WHAT IS EXPECTED:
Your answer is to be the exact text of the lines from the one containing "nuestra web, para mostrarte" through the final line of the entries, restated in full, with pictures omitted.

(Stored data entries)

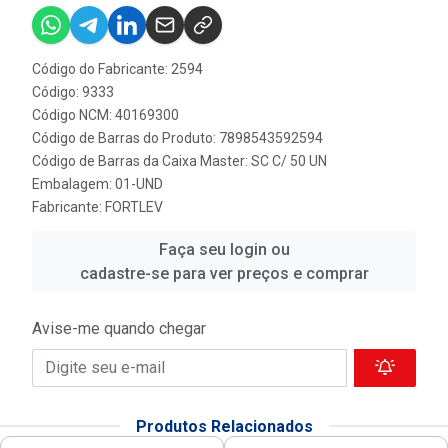
Código do Fabricante: 2594
Código: 9333
Código NCM: 40169300
Código de Barras do Produto: 7898543592594
Código de Barras da Caixa Master: SC C/ 50 UN
Embalagem: 01-UND
Fabricante:
FORTLEV
Faça seu login ou
cadastre-se para ver preços e comprar
Avise-me quando chegar
Produtos Relacionados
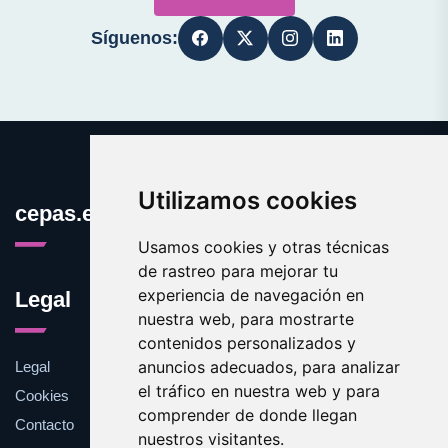
Síguenos:
Utilizamos cookies
cepas.es
Usamos cookies y otras técnicas
de rastreo para mejorar tu
experiencia de navegación en
Legal
nuestra web, para mostrarte
contenidos personalizados y
anuncios adecuados, para analizar
Legal
el tráfico en nuestra web y para
Cookies
comprender de donde llegan
Contacto
nuestros visitantes.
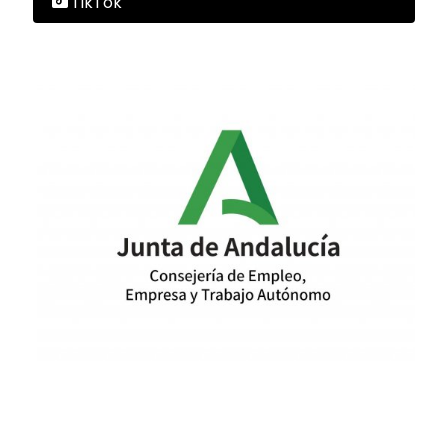
TikTok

FINAL ANSWER:
nuestra web, para mostrarte
contenidos personalizados y
anuncios adecuados, para analizar
Legal
el tráfico en nuestra web y para
Cookies
comprender de donde llegan
Contacto
nuestros visitantes.
TikTok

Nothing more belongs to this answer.